The problem-solving segment concludes with an extended small drawing of an object, different for each participant, which has been chosen as somehow related to the problem at hand. This drawing, combining perceptual skills with problem solving, evokes an extended shift to an alternate mode of thinking which I have termed “R-mode,” during which the participant focuses on the problem under discussion while also concentrating on the drawing. The group then explores insights derived from this process.
The results of the seminars have been sometimes startling, sometimes almost amusing in terms of the obviousness of engendered solutions. An example of a startling result was a surprising revelation experienced by the group working on the chemical problem. It turned out that the group had so enjoyed their special status and favored position and they were so intrigued by the fascinating problem that they were in no hurry to solve it. Also, solving the problem would mean breaking up the group and returning to more humdrum work. All of this showed up clearly in their drawings. The curious thing was that the group leader exclaimed, “I thought that might be what was going on, but I just didn’t believe it!” The solution? The group realized that they needed—and welcomed—a serious deadline and assurance that other, equally interesting problems awaited them.

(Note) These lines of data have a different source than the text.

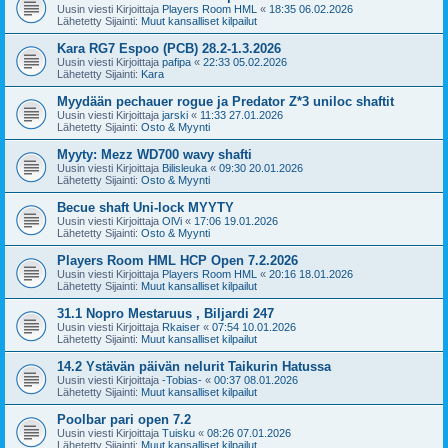
Uusin viesti Kirjoittaja
Players Room HML
«
18:35 06.02.2026
Lähetetty Sijainti:
Muut kansalliset kilpailut
Kara RG7 Espoo (PCB) 28.2-1.3.2026
Uusin viesti Kirjoittaja
pafipa
«
22:33 05.02.2026
Lähetetty Sijainti:
Kara
Myydään pechauer rogue ja Predator Z*3 uniloc shaftit
Uusin viesti Kirjoittaja
jarski
«
11:33 27.01.2026
Lähetetty Sijainti:
Osto & Myynti
Myyty: Mezz WD700 wavy shafti
Uusin viesti Kirjoittaja
Bilisleuka
«
09:30 20.01.2026
Lähetetty Sijainti:
Osto & Myynti
Becue shaft Uni-lock MYYTY
Uusin viesti Kirjoittaja
OlVi
«
17:06 19.01.2026
Lähetetty Sijainti:
Osto & Myynti
Players Room HML HCP Open 7.2.2026
Uusin viesti Kirjoittaja
Players Room HML
«
20:16 18.01.2026
Lähetetty Sijainti:
Muut kansalliset kilpailut
31.1 Nopro Mestaruus , Biljardi 247
Uusin viesti Kirjoittaja
Rkaiser
«
07:54 10.01.2026
Lähetetty Sijainti:
Muut kansalliset kilpailut
14.2 Ystävän päivän nelurit Taikurin Hatussa
Uusin viesti Kirjoittaja
-Tobias-
«
00:37 08.01.2026
Lähetetty Sijainti:
Muut kansalliset kilpailut
Poolbar pari open 7.2
Uusin viesti Kirjoittaja
Tuisku
«
08:26 07.01.2026
Lähetetty Sijainti:
Muut kansalliset kilpailut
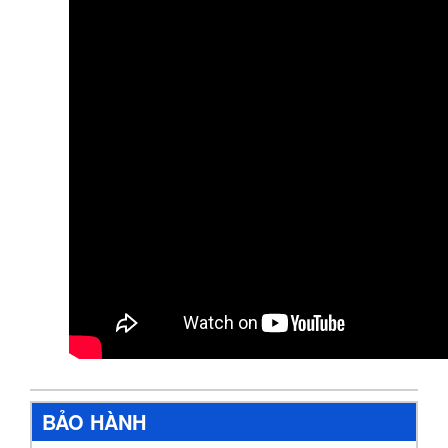
BẢO HÀNH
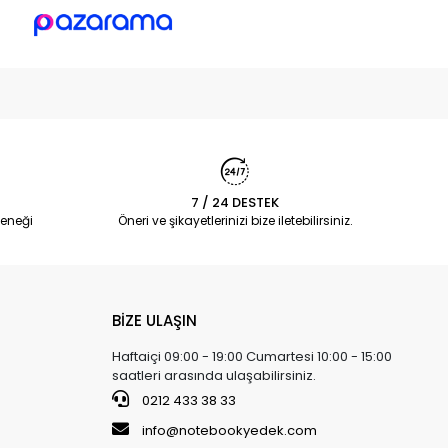
7 / 24 DESTEK
eneği
Öneri ve şikayetlerinizi bize iletebilirsiniz.
BİZE ULAŞIN
Haftaiçi 09:00 - 19:00 Cumartesi 10:00 - 15:00
saatleri arasında ulaşabilirsiniz.
0212 433 38 33
info@notebookyedek.com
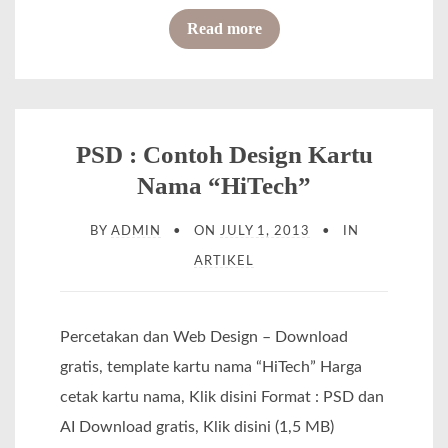
m
o
Read more
s
p
f
t
l
P
o
a
S
r
t
D
PSD : Contoh Design Kartu
a
e
D
n
Nama “HiTech”
K
o
a
BY
ADMIN
ON
JULY 1, 2013
IN
w
r
ARTIKEL
n
t
l
u
o
Percetakan dan Web Design – Download
N
a
gratis, template kartu nama “HiTech” Harga
a
d
cetak kartu nama, Klik disini Format : PSD dan
m
:
AI Download gratis, Klik disini (1,5 MB)
a
C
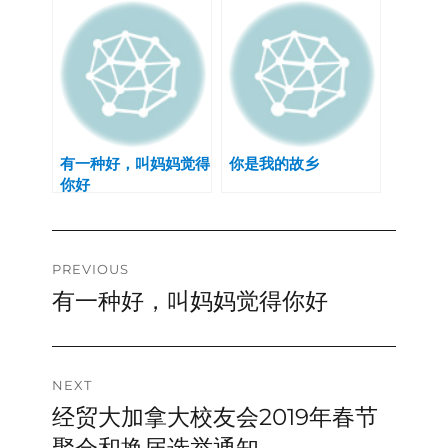
有一种好，叫妈妈觉得
你是我的故乡
你好
Post
PREVIOUS
有一种好，叫妈妈觉得你好
Previous
navigation
post:
NEXT
经贸大加拿大校友会2019年春节
Next
post:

Another surprising result came in response to the question about customer relations. Participants’ drawings in that seminar were consistently complex and detailed. Nearly every drawing represented customers as small objects floating in large empty spaces. Areas of great complexity excluded these small objects. The ensuing discussion clarified the group’s (unconscious) indifference toward and inattention to customers. That raised other questions: What was in all of that empty negative space, and how could the complex areas (identified in discussion as aspects of the work that were more interesting to the group) make connection with customer concerns? This group planned to explore the problem further.
Krishnamurti:
“So where does silence begin? Does it begin when thought ends? Have you ever tried to end thought?”
Questioner:
“How do you do it?”
Krishnamurti:
“I don’t know, but have you ever tried it? First of all, who is the entity who is trying to stop thought?”
Questioner:
“The thinker.”
Krishnamurti:
“It’s another thought, isn’t it? Thought is trying to stop itself, so there is a battle between the thinker and the thought. . . . Thought says, ‘I must stop thinking because then I shall experience a marvelous state.’ . . . One thought is trying to suppress another thought, so there is conflict. When I see this as a fact, see it totally, understand it completely, have an insight into it . . . then the mind is quiet. This comes about naturally and easily when the mind is quiet to watch, to look, to see.”
—J. Krishnamurti
You Are the World,
1972
The group seeking more productive ways of working together came to a conclusion that was so obvious the group actually laughed about it. Their conclusion was that they needed to improve communication within the group. Members were nearly all scientists holding advanced degrees in chemistry and physics. Apparently, each person had a specific assignment for one part of the whole task, but they worked in different buildings with different groups of associates and on individual time schedules. For more than twenty-five years they had never met together as a group until we held our three-day seminar.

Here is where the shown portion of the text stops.